Use Coulomb's Law to calculate the number of excess electrons

[dwach]

Homework Statement

Two negatively charged objects repel each other with a measured force of 6.3 N when they are 0.5 cm apart. If the excess charge on one of the objects is caused by 8.3 x 10^22 extra electrons, use Coulomb's Law to calculate the number of excess electrons on the second object.

Homework Equations

F = k*(q1)*(q2) / r^2

1e = 1.602 * 10^-19 c
1c = 6.242 * 10^18 e
k = 9.0 * 10^9 N*m^2/c^2

The Attempt at a Solution

I calculated the excess charge to be:

(8.3*10^22 e) * (1.602 *10^-19) = 1.3 * 10^4 c

I used this as q2 in the F = k*(q1)*(q2) / r^2 equation and rearranged to find that:

q1 = (F * r^2) / k*q2
q1 = (6.3N * 0.005m^2) / (9.0*10^9N*m^2/c^2)*(1.3*10^4c)
q1 = 1.3 * 10^-18

Since 1c = 6.242*10^18e, to find number of excess electrons i multiplied q1 by 6.242*10^18 = 8.1146 eSo is the number of excess electrons on the second object 8.1 ?

 

[Delphi51]

Welcome to PF, dwach!
Your calc looks good, and thank you for taking time to write out the method so clearly.

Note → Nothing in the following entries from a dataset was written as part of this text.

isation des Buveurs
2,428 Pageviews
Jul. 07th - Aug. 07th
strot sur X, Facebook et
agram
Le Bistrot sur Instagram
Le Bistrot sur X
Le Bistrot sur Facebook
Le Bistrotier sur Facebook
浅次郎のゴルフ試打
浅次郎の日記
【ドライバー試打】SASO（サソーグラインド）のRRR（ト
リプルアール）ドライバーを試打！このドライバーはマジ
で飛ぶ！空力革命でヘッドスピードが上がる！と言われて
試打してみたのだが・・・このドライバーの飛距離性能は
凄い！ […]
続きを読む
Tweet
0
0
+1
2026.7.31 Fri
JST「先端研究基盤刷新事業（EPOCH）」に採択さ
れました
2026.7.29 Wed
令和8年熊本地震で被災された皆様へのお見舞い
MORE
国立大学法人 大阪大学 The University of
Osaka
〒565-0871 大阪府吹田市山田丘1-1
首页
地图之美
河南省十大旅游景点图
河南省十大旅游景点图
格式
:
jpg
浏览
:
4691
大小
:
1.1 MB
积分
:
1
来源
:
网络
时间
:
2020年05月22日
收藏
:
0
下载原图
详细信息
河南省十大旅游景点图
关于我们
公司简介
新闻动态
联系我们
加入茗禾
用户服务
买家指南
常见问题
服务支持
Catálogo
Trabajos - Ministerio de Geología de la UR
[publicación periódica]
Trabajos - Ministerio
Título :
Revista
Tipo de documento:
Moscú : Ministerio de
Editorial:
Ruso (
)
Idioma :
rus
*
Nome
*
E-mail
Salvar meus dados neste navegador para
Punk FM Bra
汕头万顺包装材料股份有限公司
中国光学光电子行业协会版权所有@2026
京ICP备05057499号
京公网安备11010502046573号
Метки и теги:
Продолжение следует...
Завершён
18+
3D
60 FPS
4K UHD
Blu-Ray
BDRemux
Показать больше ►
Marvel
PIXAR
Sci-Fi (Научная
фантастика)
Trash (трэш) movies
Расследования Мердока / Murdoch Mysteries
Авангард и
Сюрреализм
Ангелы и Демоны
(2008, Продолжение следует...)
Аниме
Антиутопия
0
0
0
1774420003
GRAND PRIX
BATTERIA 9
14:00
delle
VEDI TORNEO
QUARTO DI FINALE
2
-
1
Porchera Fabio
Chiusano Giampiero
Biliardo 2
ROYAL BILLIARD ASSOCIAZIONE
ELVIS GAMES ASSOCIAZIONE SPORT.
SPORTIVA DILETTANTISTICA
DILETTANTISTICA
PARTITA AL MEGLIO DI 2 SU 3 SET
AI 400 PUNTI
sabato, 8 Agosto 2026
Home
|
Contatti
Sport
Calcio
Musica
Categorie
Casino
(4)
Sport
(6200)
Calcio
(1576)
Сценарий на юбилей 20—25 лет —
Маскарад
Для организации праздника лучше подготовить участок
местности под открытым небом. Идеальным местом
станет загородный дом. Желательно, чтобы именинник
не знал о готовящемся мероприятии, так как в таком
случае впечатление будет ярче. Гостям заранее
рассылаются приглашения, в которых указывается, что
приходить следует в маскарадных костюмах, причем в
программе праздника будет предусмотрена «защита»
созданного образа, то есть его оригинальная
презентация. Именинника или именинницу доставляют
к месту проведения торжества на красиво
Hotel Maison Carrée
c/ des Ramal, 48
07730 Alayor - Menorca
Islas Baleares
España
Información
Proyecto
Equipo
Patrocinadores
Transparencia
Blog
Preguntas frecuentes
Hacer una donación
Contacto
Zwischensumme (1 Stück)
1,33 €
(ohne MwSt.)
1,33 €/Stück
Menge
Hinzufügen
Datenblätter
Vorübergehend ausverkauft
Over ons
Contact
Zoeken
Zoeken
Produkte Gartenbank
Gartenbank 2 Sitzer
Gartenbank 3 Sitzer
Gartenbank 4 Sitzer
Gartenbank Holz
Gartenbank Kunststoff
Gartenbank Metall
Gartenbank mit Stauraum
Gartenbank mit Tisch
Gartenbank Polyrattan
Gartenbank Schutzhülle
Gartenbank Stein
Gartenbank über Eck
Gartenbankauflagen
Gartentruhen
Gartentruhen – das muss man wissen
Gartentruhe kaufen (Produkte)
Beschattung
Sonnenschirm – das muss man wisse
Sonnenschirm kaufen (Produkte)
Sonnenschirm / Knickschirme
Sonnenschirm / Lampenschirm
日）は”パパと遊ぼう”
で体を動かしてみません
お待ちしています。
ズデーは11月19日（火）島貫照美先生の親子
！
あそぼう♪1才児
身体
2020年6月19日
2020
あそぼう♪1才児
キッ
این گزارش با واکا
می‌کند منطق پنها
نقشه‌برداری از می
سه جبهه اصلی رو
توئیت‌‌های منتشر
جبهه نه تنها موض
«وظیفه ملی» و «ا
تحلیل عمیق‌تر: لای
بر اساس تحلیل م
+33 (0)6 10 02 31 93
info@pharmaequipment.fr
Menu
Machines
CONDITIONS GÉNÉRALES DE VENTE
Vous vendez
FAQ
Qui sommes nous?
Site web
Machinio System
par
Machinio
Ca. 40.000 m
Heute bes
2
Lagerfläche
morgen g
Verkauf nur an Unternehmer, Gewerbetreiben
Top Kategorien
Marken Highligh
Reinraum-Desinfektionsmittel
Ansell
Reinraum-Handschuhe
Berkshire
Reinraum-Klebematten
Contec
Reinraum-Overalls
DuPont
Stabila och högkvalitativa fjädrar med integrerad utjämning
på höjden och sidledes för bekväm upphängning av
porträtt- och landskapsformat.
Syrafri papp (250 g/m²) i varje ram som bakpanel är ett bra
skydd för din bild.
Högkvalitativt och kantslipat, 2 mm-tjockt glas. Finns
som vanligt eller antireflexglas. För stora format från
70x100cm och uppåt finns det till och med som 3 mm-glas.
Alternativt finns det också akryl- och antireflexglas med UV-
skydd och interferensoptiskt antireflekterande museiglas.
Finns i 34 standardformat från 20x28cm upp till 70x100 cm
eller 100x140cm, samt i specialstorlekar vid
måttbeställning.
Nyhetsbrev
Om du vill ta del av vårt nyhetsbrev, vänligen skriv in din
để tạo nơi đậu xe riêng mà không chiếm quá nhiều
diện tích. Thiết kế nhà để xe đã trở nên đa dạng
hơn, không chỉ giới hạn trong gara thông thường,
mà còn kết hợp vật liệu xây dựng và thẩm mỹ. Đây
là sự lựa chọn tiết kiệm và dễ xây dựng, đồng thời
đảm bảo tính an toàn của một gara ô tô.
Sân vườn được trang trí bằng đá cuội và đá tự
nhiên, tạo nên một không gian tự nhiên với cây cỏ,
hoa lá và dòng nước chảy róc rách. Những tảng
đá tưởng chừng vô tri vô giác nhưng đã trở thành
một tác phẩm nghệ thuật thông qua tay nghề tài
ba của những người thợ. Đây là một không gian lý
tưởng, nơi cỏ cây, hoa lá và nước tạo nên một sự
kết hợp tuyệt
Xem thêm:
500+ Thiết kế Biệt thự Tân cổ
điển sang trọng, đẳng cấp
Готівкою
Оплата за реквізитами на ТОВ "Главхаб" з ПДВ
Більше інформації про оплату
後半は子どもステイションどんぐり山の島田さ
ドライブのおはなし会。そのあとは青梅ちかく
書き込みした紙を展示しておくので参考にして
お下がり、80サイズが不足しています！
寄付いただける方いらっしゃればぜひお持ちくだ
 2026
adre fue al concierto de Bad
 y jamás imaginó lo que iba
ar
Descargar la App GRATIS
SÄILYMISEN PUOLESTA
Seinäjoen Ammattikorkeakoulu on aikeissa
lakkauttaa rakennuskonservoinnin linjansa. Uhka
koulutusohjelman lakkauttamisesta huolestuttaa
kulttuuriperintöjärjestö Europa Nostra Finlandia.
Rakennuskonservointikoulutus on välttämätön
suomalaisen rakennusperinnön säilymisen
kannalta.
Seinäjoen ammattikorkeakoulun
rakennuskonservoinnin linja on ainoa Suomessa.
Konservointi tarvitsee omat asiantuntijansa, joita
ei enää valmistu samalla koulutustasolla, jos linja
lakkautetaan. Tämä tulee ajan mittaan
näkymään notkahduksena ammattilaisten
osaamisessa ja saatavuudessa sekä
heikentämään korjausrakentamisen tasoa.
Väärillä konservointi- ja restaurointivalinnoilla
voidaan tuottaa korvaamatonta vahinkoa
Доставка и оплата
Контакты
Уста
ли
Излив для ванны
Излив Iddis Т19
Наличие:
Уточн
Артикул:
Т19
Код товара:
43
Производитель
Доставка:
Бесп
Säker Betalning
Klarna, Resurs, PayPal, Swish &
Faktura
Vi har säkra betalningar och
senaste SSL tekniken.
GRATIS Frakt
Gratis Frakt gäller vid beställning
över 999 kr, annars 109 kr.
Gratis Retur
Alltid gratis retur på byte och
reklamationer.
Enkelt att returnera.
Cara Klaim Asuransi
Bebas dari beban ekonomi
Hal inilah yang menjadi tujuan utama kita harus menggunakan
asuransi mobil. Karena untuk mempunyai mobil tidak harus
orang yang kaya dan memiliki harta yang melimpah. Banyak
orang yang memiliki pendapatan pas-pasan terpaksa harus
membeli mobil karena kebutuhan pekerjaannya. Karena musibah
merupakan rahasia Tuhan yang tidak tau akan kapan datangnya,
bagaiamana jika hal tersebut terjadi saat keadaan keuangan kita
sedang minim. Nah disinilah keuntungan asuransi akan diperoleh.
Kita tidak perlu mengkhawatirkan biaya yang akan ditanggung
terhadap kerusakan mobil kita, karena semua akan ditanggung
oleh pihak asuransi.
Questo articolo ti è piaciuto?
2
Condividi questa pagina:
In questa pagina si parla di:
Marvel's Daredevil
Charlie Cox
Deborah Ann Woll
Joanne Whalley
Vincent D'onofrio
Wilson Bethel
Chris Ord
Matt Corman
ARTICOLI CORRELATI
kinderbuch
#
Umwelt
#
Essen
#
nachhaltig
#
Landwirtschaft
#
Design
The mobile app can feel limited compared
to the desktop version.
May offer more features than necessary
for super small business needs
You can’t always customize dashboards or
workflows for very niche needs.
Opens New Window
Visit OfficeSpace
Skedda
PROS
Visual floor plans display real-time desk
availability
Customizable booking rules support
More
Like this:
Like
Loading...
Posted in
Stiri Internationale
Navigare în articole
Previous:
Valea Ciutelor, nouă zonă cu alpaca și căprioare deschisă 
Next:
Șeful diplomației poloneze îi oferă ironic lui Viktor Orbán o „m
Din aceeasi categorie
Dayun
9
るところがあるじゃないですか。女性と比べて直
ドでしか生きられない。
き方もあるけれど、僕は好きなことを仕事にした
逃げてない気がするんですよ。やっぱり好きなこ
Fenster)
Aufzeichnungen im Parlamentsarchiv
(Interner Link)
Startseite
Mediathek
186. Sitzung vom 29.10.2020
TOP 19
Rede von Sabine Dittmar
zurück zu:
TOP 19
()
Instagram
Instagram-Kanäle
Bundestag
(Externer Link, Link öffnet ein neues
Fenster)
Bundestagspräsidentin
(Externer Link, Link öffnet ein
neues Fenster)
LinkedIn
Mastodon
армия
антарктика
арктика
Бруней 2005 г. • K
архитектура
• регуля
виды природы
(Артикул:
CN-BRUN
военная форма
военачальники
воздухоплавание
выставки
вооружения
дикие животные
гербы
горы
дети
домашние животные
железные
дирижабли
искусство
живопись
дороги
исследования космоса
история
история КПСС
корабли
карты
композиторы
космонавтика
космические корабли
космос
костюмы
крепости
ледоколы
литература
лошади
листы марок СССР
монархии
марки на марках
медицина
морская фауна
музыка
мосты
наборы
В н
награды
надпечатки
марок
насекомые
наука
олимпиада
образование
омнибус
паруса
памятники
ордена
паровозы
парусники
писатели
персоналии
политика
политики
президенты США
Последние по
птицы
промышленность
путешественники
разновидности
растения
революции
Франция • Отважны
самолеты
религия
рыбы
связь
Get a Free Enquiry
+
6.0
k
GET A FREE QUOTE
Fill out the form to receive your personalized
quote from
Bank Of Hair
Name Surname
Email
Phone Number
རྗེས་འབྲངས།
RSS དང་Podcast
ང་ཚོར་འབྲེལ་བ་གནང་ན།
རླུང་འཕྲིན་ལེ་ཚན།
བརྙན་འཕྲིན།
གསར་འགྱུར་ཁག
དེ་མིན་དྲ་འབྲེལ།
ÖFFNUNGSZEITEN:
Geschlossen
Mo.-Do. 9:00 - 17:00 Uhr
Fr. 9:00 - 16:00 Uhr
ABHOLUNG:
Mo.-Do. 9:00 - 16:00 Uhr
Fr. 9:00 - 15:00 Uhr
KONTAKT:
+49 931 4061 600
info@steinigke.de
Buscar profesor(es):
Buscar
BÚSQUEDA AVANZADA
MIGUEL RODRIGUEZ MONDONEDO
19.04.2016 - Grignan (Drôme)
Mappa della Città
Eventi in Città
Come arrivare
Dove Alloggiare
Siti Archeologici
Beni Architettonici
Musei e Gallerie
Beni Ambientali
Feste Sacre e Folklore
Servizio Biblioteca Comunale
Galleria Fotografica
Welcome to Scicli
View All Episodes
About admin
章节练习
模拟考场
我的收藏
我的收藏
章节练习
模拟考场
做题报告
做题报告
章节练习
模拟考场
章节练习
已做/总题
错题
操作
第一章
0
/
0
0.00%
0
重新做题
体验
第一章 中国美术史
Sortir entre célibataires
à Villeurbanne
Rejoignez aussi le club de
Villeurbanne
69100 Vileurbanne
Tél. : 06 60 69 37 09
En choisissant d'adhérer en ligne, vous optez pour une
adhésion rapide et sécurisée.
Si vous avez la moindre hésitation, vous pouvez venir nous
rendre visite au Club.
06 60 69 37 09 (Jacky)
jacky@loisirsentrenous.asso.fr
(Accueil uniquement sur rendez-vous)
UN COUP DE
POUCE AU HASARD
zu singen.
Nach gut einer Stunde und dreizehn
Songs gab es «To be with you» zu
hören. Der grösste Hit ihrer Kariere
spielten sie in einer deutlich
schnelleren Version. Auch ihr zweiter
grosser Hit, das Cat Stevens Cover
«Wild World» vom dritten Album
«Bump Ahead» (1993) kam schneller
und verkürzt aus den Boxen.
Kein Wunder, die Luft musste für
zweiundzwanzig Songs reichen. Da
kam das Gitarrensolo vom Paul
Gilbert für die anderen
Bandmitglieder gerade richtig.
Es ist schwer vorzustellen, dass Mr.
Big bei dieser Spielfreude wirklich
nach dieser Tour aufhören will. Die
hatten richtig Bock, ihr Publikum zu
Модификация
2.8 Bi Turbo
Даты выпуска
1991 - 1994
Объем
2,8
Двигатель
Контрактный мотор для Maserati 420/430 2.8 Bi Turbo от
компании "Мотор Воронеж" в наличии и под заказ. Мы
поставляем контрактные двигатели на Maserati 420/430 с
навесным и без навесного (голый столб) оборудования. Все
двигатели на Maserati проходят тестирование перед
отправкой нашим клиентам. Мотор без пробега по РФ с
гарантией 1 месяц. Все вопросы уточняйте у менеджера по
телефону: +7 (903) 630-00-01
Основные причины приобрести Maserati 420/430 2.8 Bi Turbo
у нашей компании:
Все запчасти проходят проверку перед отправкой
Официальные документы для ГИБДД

I don't know what accuracy you need; I'm used to 3 digits so I keep 4 in intermediate steps and I got 1.318 x 10^-18 for the charge, which is 8.24 electrons.

 

[dwach]

Thank you for the quick response Delphi51. In this question I need 2 digit accuracy so would you suggest that I carry 3 digits through the intermediate steps?

 

[Delphi51]

Yes, you must carry 3 digits to get 2 at the end. In practise, you probably will just keep all the digits your calculator produces for the first calc and only round when you write down the final answer.